On December 1, 1971, the FPC published notice of the proposed tariff changes tendered by Southern Natural. ( 36 Fed.Reg. 23180). Pursuant to that notice, Atlanta Gas filed a Protest and Petition for Leave to Intervene and Motion to Dismiss; Georgia Power filed a Petition to Intervene; the Georgia Public Service Commission filed a Notice of Intervention and Protest; and Savannah Electric filed a Petition for Leave to Intervene. In these pleadings, the plaintiffs sought leave to intervene in the proceedings concerning Southern Natural's proposed tariff changes and presented therein various legal objections to the filing by Southern Natural and to its request that the filing be approved by the FPC.
By Order dated December 23, 1971, the FPC suspended and deferred use of Southern Natural revised tariff sheets containing the curtailment plan for a nominal period of one day. That Order provides in part:
Southern has stated that curtailments of firm service may be required during this heating season and its present tariff does not contain a curtailment procedure. Consequently, we believe that a one-day suspension period, as requested by Southern, is warranted in this case. Our action to suspend for one day will accomplish the goal of permitting Southern to invoke a standard procedure when curtailment is warranted and at the same time, the plan will be in effect subject to refund with interest to protect Southern's customers.
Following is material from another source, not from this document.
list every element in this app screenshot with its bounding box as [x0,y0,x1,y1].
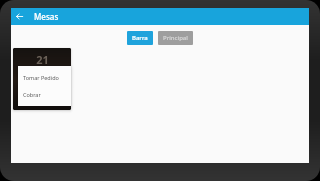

Order Suspending Proposed Tariff Sheets, Southern Natural Gas Company, Docket RP72, 74 (Dec. 23, 1971) at 2.
On or about January 11, 1972, Southern Natural instituted its plan as set forth in the revised tariff sheets filed with the FPC. Since January 11, 1972, Southern Natural adhering to its "curtailment plan" has failed and refused to deliver to Atlanta Gas the volumes of gas up to the demand quantities as specified in the contract between Southern Natural and Atlanta Gas.
Plaintiffs instituted the present action seeking a declaration that the actions of the FPC with respect to the curtailment plan in Southern Natural's revised tariff are null and void. Plaintiffs also seek the following relief as against Southern Natural:
1. A declaration that implementation of such curtailment plan by Southern Natural constitutes a breach of the contract between Atlanta Gas and Southern Natural;
2. An injunction against Southern Natural restraining implementation of such plan;
3. Specific performance of the contract between Southern Natural and Atlanta Gas;
4. Damages against Southern Natural in a sum in excess of $10,000; and
5. Such other and further relief as may be meet and proper.
Plaintiffs base their requests for relief as against the FPC on the following contentions:
1. The actions of the FPC with respect to the curtailment plan as set forth in Southern Natural's revised tariff are beyond the statutory powers of the FPC and are therefore null, void and of no effect.
2. If such actions of the FPC are within the powers vested in it by any of the provisions of the Natural Gas Act ( 15 U.S.C. § 717), the application of such provisions in connection with Southern Natural's curtailment plan are unconstitutional as a denial of due process.
3. The actions of the FPC respecting Southern Natural's curtailment plan violate the mandatory provisions of the National Environmental Policy Act ( 42 U.S.C. § 4321 et seq.).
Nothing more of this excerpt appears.